Petties fled to Mexico after his 2002 indictment. He was placed on the U.S. Marshals Service 15 Most-Wanted List and his case was featured on the ‘America’s Most Wanted’ television program before his capture in January 2008.
Two of Petties’ henchmen, cousins Clinton Lewis and Martin Lewis, were convicted in March 2012 of being enforcers for the organization. They were also sentenced to life in prison. About 70 witnesses testified and 300 pieces of evidence were admitted during their trial, one of the largest federal drug trials ever held in Tennessee.
The Lewises are the only two members of the gang to go to trial. About 30 others gang members have pleaded guilty, with some receiving sentences of more than 30 years in prison.
During the sentencing hearing, Mays called Petties’ crimes reprehensible. In all, Petties received nine life sentences, plus more than 60 years in prison. He is not eligible for parole, though he can appeal the sentences.
‘Mr. Petties has committed more serious crimes than anyone I’ve sentenced,’ Mays said.
Petties made a brief statement during the sentencing hearing, apologizing to the families of the victims.
‘I apologize for the decisions I made in life,’ Petties said.
The gang began as a group of teens selling drugs in the Riverside neighborhood, according to testimony. As they grew older, they sold more cocaine and marijuana and established stash houses throughout the area.
They eventually built contacts with the Beltran Leyva drug organization in Mexico, which provided the cocaine that was shipped to Memphis in semitrailers. Gang members met the trucks at area hotels and picked up the cocaine before breaking it up for distribution.

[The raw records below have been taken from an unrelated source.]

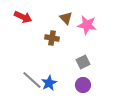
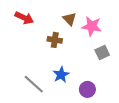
gray square: (83, 62) -> (102, 53), moved
blue star: (49, 83) -> (61, 75), moved

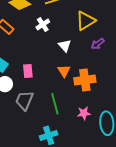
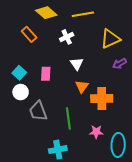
white triangle: (65, 46) -> (77, 64), moved
pink rectangle: (28, 71) -> (46, 74), moved
gray trapezoid: (24, 100) -> (38, 111), turned -50

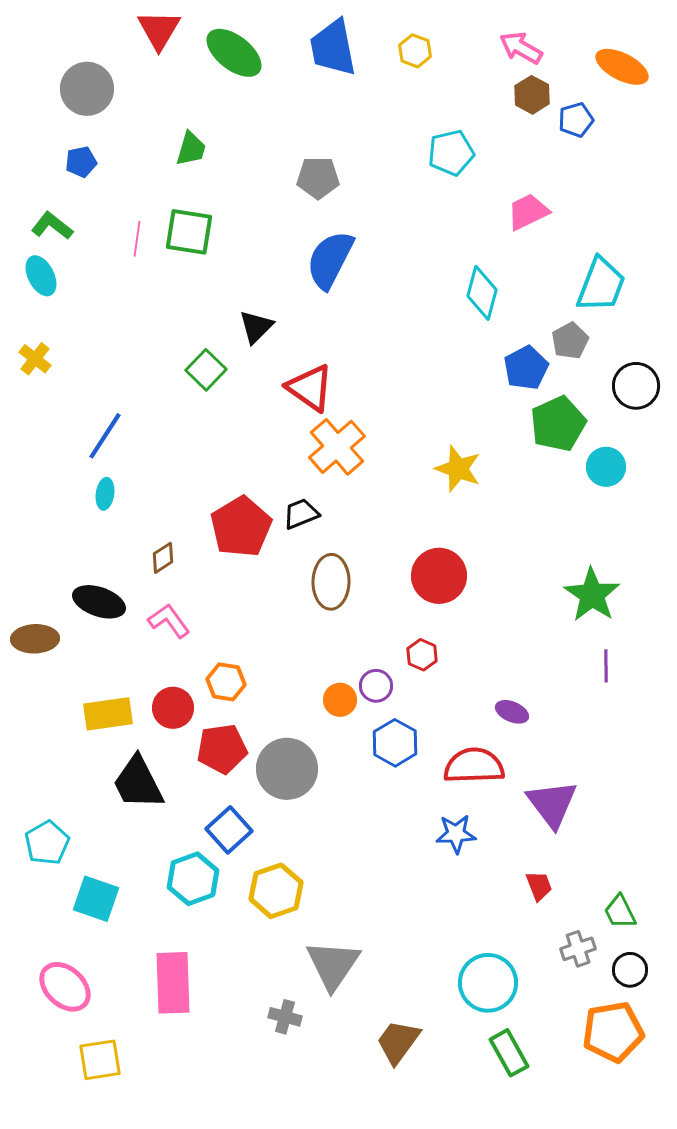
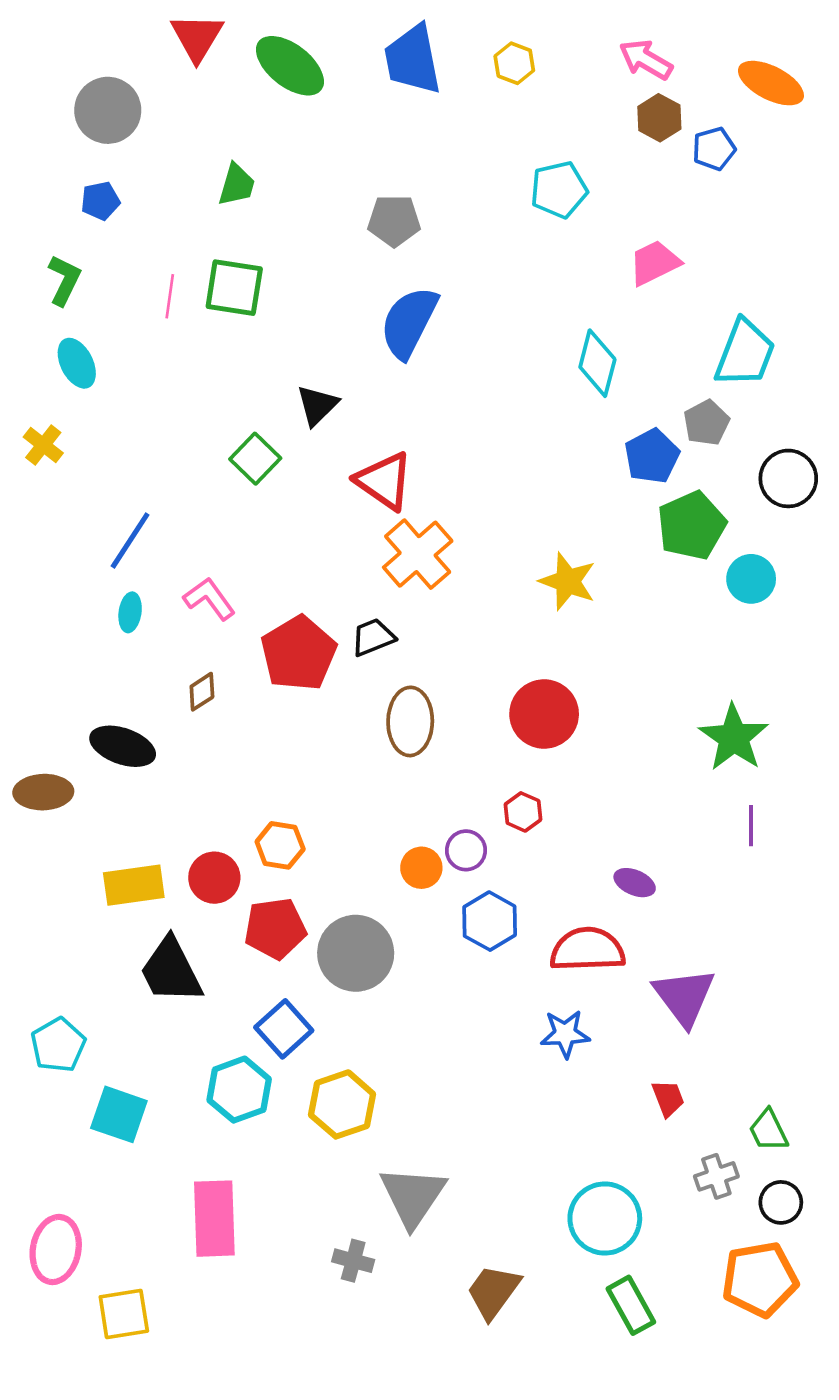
green L-shape: (52, 226) -> (64, 280), turned 78
cyan ellipse: (41, 276) -> (77, 363), moved
pink L-shape: (169, 621) -> (209, 599), moved
pink ellipse: (65, 987) -> (56, 1250), moved, turned 58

Gang members bought jewelry, multiple homes and vehicles with laundered drug profits, prosecutors said. They stole drugs from each other, organized kidnapping plots, and killed men suspected of being snitches.
During the Lewises’ trial, prosecutor David Pritchard said in his closing arguments that Petties worked directly for Edgar Valdez Villarreal, a Texas-born man known as ‘La Barbie.’
Valdez is suspected of using extreme violence as he tried to seize control of the Beltran Leyva cartel following the death of gang leader Arturo Beltran Leyva. He was arrested in 2010.
After fleeing to Mexico, Petties gave orders to gang members via cellphone. He pleaded guilty to ordering the killings of Mario McNeal, Latrell Small, Mario Stewart and Marcus Turner.
Small was slain in August 2004; Stewart in March 2005. Turner was kidnapped and killed in September 2006 and McNeal was slain in March 2007.
Turner’s mother, Lucy Turner, attended the sentencing hearing. Her son was kidnapped and tortured after some of the organization’s drugs went missing. His nude body was found in a ditch in north Mississippi.
Lucy Turner told Mays during the hearing that her granddaughter still talks about her father. She said the sentencing helped bring closure to her family.
‘He has damaged so many lives,’ Turner said, standing just a few feet away from Petties.
U.S. Attorney Edward Stanton III said after the hearing that Petties’ gang members are believed to have killed more people than the four acknowledged by their leader.
In December 2010, Petties pleaded guilty to a separate charge of possessing a weapon while in federal prison in Memphis.